Namun, Palestina tidak gentar. Mereka mengatakan tetap akan maju memperjuangkan hak-hak yang selama ini diberangus. Otoritas Palestina mengatakan, Amerika tidak bisa lagi memeras mereka dengan uang.
Hasil Voting Majelis Umum PBB Merupakan Langkah Menuju Kemerdekaan Palestina
Pemimpin Palestina Mahmud Abbas menyambut hasil voting MU-PBB yang menyetujui peningkatan status Palestina di PBB. Hal ini disebutnya sebagai langkah bersejarah menuju kemerdekaan Palestina.
Namun diakui Abbas seperti dilansir kantor berita AFP, Jumat (30/11/2012), rakyat Palestina masih menghadapi “jalan panjang” untuk mendapatkan negara mereka sendiri. Abbas juga meminta dihentikannya perpecahan dengan kelompok Hamas yang menguasai Gaza.
“Hari ini benar-benar hari yang bersejarah. Hari ini kita telah mengambil satu langkah menuju kemerdekaan Palestina,” kata Abbas kepada para diplomat dan jurnalis usai voting Majelis Umum PBB yang mengakui Palestina sebagai negara non-anggota PBB.
“Di depan kita ada jalan yang panjang dan sulit. Saya tak ingin merusak kemenangan kami malam ini namun jalan ke depan masih tetap sulit,” tutur Abbas.
“Kami berkomitmen untuk mencapai hak-hak kami lewat perdamaian dan negosiasi.
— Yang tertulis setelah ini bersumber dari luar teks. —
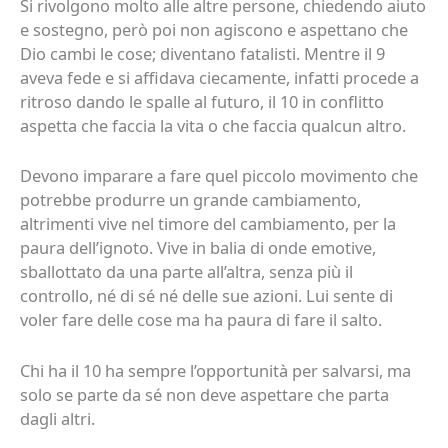
Si rivolgono molto alle altre persone, chiedendo aiuto
e sostegno, però poi non agiscono e aspettano che
Dio cambi le cose; diventano fatalisti. Mentre il 9
aveva fede e si affidava ciecamente, infatti procede a
ritroso dando le spalle al futuro, il 10 in conflitto
aspetta che faccia la vita o che faccia qualcun altro.
Devono imparare a fare quel piccolo movimento che
potrebbe produrre un grande cambiamento,
altrimenti vive nel timore del cambiamento, per la
paura dell’ignoto. Vive in balia di onde emotive,
sballottato da una parte all’altra, senza più il
controllo, né di sé né delle sue azioni. Lui sente di
voler fare delle cose ma ha paura di fare il salto.
Chi ha il 10 ha sempre l’opportunità per salvarsi, ma
solo se parte da sé non deve aspettare che parta
dagli altri.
Kami tak akan takut dan kami akan terus menempuh semua upaya yang mungkin untuk mencapai tujuan kami secara damai,” imbuhnya.
Abbas pun mengatakan, perpecahan antara kelompoknya, Fatah dan kelompok Hamas harus dihentikan. “Secara internal sebagai rakyat Palestina, kita memiliki luka, yakni perpecahan dan kini saatnya untuk menyudahi perpecahan itu,” tandasnya.